La Scuola e i Maestri: da pilastri sociali a servitori del mercato
La svalutazione della cultura ha colpito in modo particolarmente grave i suoi luoghi di creazione e diffusione: la scuola e i maestri. Una volta considerati fari di conoscenza e punti di riferimento imprescindibili, questi pilastri della società sono oggi sviliti, abbandonati a sé stessi, ingabbiati in un sistema formativo asservito al mercato della omologazione delle menti, funzionali alla creazione di consumatori acritici, personalità liquide, destrutturate, manipolabili, prive di pensiero critico.
La scuola, da laboratorio di idee e culla del pensiero critico, è diventata un mero spazio di addestramento al lavoro, dove il valore degli insegnamenti è misurato in base alla loro utilità economica immediata. Il ruolo del maestro, figura centrale nella trasmissione di valori e saperi, è stato degradato fino a diventare uno ”scarto sociale”. Gli insegnanti, una volta riconosciuti come guide spirituali e intellettuali, sono oggi trattati come meri esecutori di programmi di omologazione delle menti, privati dell’autonomia e del rispetto che il loro ruolo merita.
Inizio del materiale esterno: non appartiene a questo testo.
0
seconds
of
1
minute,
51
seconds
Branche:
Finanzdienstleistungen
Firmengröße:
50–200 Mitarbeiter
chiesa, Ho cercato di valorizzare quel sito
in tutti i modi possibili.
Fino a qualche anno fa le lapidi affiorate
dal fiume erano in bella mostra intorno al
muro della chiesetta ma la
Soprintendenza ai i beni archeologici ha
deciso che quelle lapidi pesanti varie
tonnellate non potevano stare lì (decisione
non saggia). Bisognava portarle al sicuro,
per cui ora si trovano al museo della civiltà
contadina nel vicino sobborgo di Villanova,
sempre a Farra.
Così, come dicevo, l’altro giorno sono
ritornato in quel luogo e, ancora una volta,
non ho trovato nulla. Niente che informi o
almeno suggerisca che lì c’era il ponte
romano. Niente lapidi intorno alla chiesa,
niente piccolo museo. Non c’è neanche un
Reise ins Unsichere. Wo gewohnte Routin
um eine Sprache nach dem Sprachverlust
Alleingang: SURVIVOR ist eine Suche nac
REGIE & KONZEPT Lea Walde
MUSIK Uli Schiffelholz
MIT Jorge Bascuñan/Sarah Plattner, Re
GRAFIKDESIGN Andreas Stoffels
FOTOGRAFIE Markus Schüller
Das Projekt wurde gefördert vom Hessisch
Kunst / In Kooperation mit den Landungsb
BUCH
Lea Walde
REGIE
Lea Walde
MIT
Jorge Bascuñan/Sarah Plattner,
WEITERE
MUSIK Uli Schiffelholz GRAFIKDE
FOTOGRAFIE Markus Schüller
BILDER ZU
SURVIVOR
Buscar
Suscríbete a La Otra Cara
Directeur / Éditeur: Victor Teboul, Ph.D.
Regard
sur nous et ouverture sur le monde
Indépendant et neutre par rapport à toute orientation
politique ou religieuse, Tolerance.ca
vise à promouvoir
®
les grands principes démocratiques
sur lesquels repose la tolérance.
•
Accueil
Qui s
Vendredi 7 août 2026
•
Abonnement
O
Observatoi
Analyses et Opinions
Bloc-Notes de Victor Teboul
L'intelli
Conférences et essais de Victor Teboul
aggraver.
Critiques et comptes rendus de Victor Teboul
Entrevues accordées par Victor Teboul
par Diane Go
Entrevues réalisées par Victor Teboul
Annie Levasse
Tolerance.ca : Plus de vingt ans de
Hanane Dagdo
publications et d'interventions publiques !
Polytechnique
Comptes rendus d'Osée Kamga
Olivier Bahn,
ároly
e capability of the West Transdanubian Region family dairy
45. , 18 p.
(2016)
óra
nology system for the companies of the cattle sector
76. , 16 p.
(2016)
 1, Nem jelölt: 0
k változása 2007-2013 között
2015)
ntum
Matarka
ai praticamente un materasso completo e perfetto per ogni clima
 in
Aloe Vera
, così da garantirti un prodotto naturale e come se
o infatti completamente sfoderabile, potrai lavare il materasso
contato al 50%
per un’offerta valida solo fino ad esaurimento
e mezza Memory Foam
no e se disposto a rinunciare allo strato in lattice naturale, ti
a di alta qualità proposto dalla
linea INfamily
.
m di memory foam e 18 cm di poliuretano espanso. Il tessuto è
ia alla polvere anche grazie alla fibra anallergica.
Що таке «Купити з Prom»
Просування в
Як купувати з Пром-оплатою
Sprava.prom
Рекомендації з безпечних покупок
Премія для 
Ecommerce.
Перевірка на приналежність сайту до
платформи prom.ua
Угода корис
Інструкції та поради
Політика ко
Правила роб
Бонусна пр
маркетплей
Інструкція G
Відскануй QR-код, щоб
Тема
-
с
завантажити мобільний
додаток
Il Primato dell’Economia: una Narrazione Pervasiva
Alla radice di questo declino vi è la supremazia di una narrazione economica che ha colonizzato ogni ambito della vita. I discorsi pubblici, le politiche e persino le aspettative individuali sono plasmati da una logica che considera il mercato come unico criterio di valore. In questo contesto, tutto ciò che non produce risultati tangibili in termini economici viene marginalizzato.
Questo paradigma ignora però un fatto fondamentale: la cultura è l’humus in cui crescono non solo il pensiero critico e la creatività, ma anche la capacità di immaginare alternative. Senza cultura, una società perde la sua capacità di pensarsi, restando intrappolata in un presente perpetuo dove l’unico obiettivo è la massimizzazione del profitto.